§ **WHAT NEEDS TO BE DONE**: Line by line, the data below should be set down unchanged, with images excluded.

§ **SOURCE INFORMATION**:
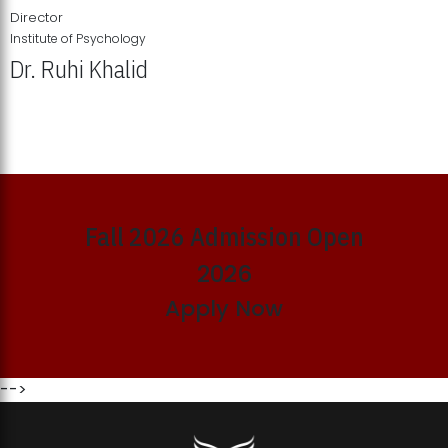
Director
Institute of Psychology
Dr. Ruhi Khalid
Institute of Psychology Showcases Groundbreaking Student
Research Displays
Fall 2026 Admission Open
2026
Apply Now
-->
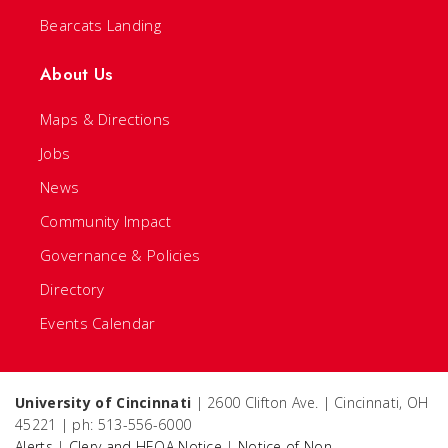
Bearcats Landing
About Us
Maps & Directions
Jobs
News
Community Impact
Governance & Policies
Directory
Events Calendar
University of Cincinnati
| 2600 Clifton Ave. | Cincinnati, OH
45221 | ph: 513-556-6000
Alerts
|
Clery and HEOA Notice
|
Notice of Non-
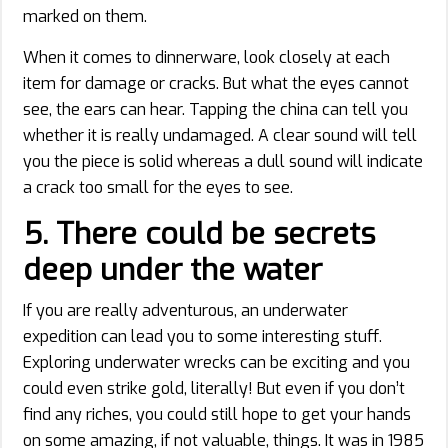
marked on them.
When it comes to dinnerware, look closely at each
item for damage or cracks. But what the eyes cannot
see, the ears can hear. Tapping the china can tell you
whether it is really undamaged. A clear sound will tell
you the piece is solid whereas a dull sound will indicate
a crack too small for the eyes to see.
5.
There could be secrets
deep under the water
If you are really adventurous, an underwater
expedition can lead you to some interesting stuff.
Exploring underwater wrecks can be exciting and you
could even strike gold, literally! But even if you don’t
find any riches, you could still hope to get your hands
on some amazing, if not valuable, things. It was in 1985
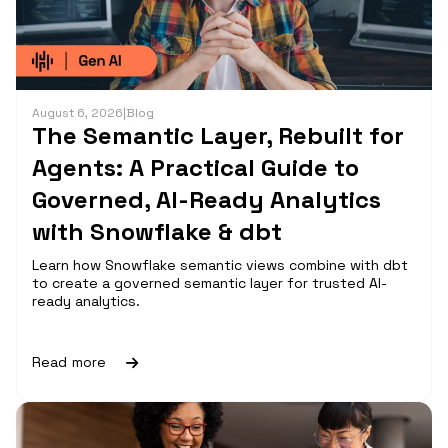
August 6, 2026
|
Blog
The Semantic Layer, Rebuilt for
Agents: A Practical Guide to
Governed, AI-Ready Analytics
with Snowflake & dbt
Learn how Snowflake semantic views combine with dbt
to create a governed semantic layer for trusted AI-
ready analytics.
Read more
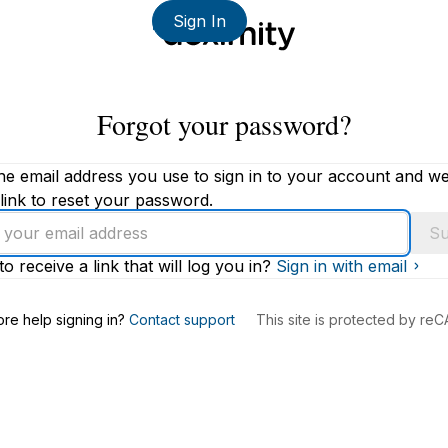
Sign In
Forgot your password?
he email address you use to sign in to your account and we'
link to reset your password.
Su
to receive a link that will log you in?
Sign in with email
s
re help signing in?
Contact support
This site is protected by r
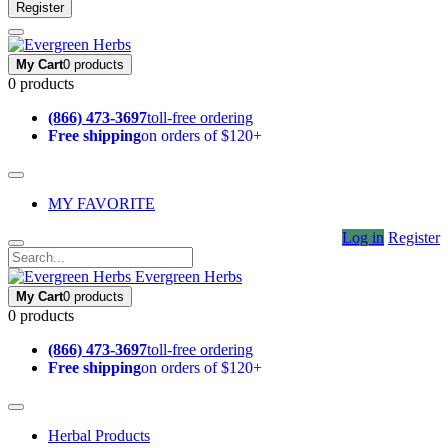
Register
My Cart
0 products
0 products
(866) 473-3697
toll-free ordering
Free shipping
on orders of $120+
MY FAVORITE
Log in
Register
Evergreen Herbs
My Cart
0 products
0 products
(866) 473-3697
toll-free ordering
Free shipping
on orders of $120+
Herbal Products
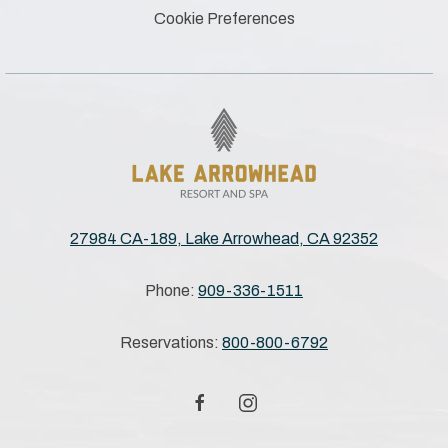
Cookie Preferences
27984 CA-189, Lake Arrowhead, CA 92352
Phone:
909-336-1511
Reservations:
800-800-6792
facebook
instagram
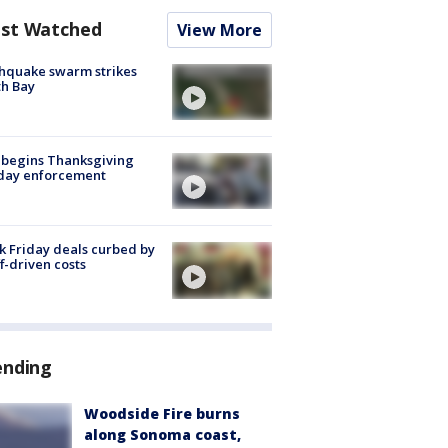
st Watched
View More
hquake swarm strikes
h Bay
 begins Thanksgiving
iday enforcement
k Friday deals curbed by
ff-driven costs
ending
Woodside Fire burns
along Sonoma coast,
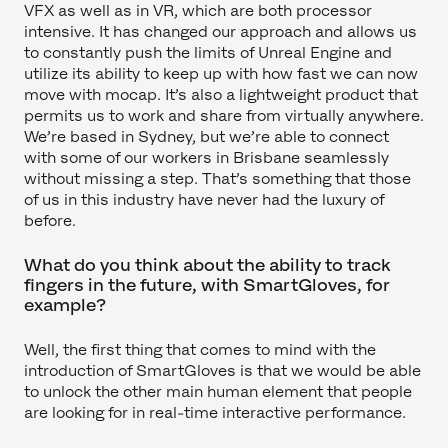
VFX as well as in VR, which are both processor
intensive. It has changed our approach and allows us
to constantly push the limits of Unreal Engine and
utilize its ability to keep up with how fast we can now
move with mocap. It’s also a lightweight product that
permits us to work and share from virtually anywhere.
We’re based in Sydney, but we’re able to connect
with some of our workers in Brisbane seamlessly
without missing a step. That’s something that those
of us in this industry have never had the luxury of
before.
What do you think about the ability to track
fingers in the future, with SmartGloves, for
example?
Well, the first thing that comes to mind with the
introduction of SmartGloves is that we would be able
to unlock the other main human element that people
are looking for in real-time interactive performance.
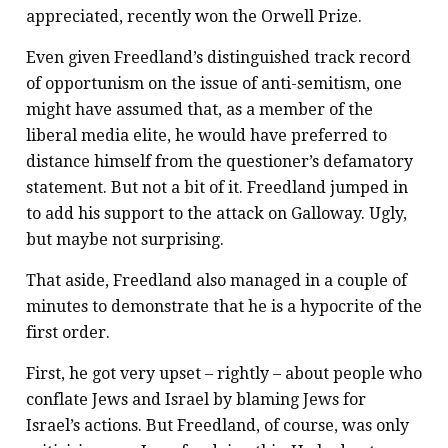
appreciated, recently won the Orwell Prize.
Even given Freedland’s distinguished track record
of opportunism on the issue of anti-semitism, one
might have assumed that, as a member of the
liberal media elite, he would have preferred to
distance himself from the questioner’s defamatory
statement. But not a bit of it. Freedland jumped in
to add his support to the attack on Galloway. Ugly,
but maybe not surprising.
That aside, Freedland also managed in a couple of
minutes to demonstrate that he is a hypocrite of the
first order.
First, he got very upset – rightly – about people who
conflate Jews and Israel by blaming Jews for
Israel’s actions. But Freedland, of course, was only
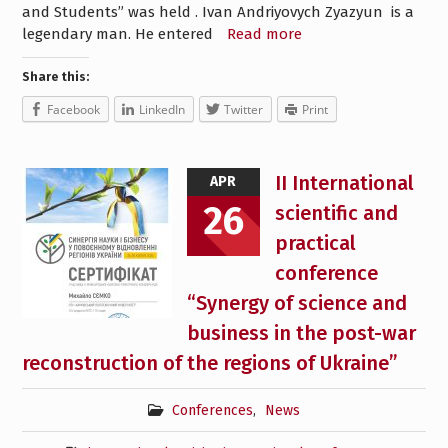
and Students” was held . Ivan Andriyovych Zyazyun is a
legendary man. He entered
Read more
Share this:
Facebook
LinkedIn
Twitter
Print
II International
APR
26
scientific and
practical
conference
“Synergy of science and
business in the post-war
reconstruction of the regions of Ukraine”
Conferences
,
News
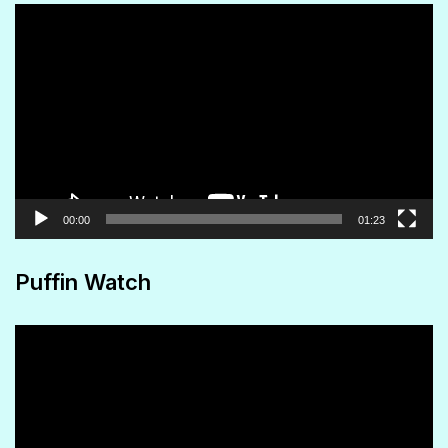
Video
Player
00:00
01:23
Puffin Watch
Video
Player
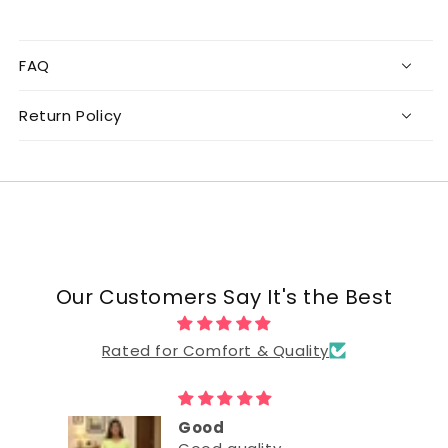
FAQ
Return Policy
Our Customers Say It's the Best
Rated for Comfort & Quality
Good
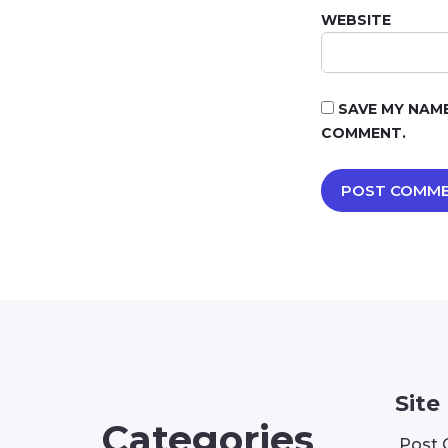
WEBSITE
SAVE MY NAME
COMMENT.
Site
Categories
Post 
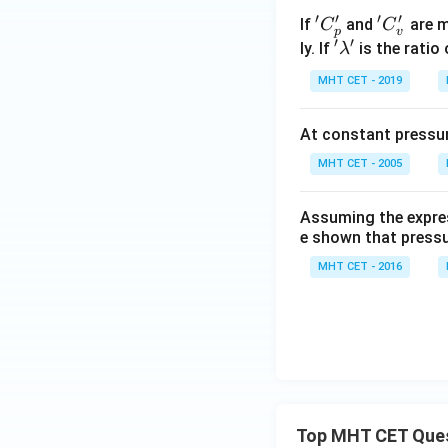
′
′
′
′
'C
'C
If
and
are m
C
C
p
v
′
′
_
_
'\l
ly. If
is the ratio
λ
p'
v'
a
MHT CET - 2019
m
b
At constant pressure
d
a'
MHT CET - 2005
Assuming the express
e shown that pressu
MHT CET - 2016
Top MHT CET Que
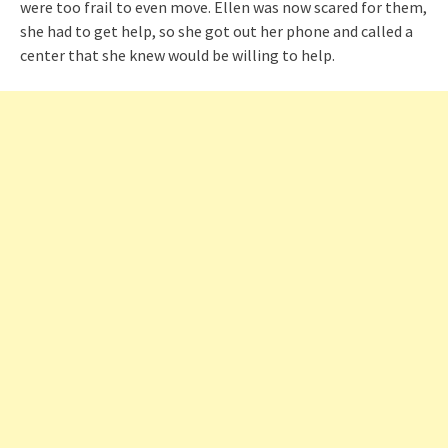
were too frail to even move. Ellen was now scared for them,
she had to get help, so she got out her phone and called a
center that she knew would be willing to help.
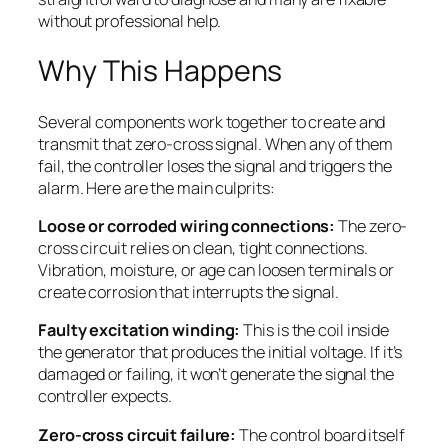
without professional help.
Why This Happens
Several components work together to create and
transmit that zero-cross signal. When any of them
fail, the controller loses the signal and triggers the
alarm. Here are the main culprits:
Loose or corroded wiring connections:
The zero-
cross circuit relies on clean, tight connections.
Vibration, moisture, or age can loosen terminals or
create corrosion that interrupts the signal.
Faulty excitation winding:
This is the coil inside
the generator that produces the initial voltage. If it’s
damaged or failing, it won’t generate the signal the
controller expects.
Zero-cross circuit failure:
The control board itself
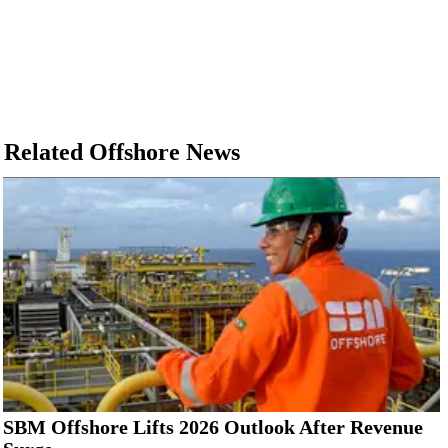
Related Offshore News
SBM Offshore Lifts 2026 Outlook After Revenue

§ **WRITTEN ANSWER**:
Director
Institute of Psychology
Dr. Ruhi Khalid
Institute of Psychology Showcases Groundbreaking Student
Research Displays
Fall 2026 Admission Open
2026
Apply Now
-->
Bearcats Landing
About Us
Maps & Directions
Jobs
News
Community Impact
Governance & Policies
Directory
Events Calendar
University of Cincinnati
| 2600 Clifton Ave. | Cincinnati, OH
45221 | ph: 513-556-6000
Alerts
|
Clery and HEOA Notice
|
Notice of Non-
marked on them.
When it comes to dinnerware, look closely at each
item for damage or cracks. But what the eyes cannot
see, the ears can hear. Tapping the china can tell you
whether it is really undamaged. A clear sound will tell
you the piece is solid whereas a dull sound will indicate
a crack too small for the eyes to see.
5.
There could be secrets
deep under the water
If you are really adventurous, an underwater
expedition can lead you to some interesting stuff.
Exploring underwater wrecks can be exciting and you
could even strike gold, literally! But even if you don’t
find any riches, you could still hope to get your hands
on some amazing, if not valuable, things. It was in 1985
August 6, 2026
|
Blog
The Semantic Layer, Rebuilt for
Agents: A Practical Guide to
Governed, AI-Ready Analytics
with Snowflake & dbt
Learn how Snowflake semantic views combine with dbt
to create a governed semantic layer for trusted AI-
ready analytics.
Read more
Sign In
Forgot your password?
he email address you use to sign in to your account and we'
link to reset your password.
Su
to receive a link that will log you in?
Sign in with email
s
re help signing in?
Contact support
This site is protected by r
Register
My Cart
0 products
0 products
(866) 473-3697
toll-free ordering
Free shipping
on orders of $120+
MY FAVORITE
Log in
Register
Evergreen Herbs
My Cart
0 products
0 products
(866) 473-3697
toll-free ordering
Free shipping
on orders of $120+
Herbal Products
Cookie Preferences
27984 CA-189, Lake Arrowhead, CA 92352
Phone:
909-336-1511
Reservations:
800-800-6792
facebook
instagram
st Watched
View More
hquake swarm strikes
h Bay
 begins Thanksgiving
iday enforcement
k Friday deals curbed by
ff-driven costs
ending
Woodside Fire burns
along Sonoma coast,
VFX as well as in VR, which are both processor
intensive. It has changed our approach and allows us
to constantly push the limits of Unreal Engine and
utilize its ability to keep up with how fast we can now
move with mocap. It’s also a lightweight product that
permits us to work and share from virtually anywhere.
We’re based in Sydney, but we’re able to connect
with some of our workers in Brisbane seamlessly
without missing a step. That’s something that those
of us in this industry have never had the luxury of
before.
What do you think about the ability to track
fingers in the future, with SmartGloves, for
example?
Well, the first thing that comes to mind with the
introduction of SmartGloves is that we would be able
to unlock the other main human element that people
are looking for in real-time interactive performance.
appreciated, recently won the Orwell Prize.
Even given Freedland’s distinguished track record
of opportunism on the issue of anti-semitism, one
might have assumed that, as a member of the
liberal media elite, he would have preferred to
distance himself from the questioner’s defamatory
statement. But not a bit of it. Freedland jumped in
to add his support to the attack on Galloway. Ugly,
but maybe not surprising.
That aside, Freedland also managed in a couple of
minutes to demonstrate that he is a hypocrite of the
first order.
First, he got very upset – rightly – about people who
conflate Jews and Israel by blaming Jews for
Israel’s actions. But Freedland, of course, was only
and Students” was held . Ivan Andriyovych Zyazyun is a
legendary man. He entered
Read more
Share this:
Facebook
LinkedIn
Twitter
Print
II International
APR
26
scientific and
practical
conference
“Synergy of science and
business in the post-war
reconstruction of the regions of Ukraine”
Conferences
,
News
Video
Player
00:00
01:23
Puffin Watch
Video
Player
FAQ
Return Policy
Our Customers Say It's the Best
Rated for Comfort & Quality
Good
WEBSITE
SAVE MY NAME
COMMENT.
Site
Categories
Post 
′
′
′
′
'C
'C
If
and
are m
C
C
p
v
′
′
_
_
'\l
ly. If
is the ratio
λ
p'
v'
a
MHT CET - 2019
m
b
At constant pressure
d
a'
MHT CET - 2005
Assuming the express
e shown that pressu
MHT CET - 2016
Top MHT CET Que
were too frail to even move. Ellen was now scared for them,
she had to get help, so she got out her phone and called a
center that she knew would be willing to help.
without professional help.
Why This Happens
Several components work together to create and
transmit that zero-cross signal. When any of them
fail, the controller loses the signal and triggers the
alarm. Here are the main culprits:
Loose or corroded wiring connections:
The zero-
cross circuit relies on clean, tight connections.
Vibration, moisture, or age can loosen terminals or
create corrosion that interrupts the signal.
Faulty excitation winding:
This is the coil inside
the generator that produces the initial voltage. If it’s
damaged or failing, it won’t generate the signal the
controller expects.
Zero-cross circuit failure:
The control board itself
Related Offshore News
SBM Offshore Lifts 2026 Outlook After Revenue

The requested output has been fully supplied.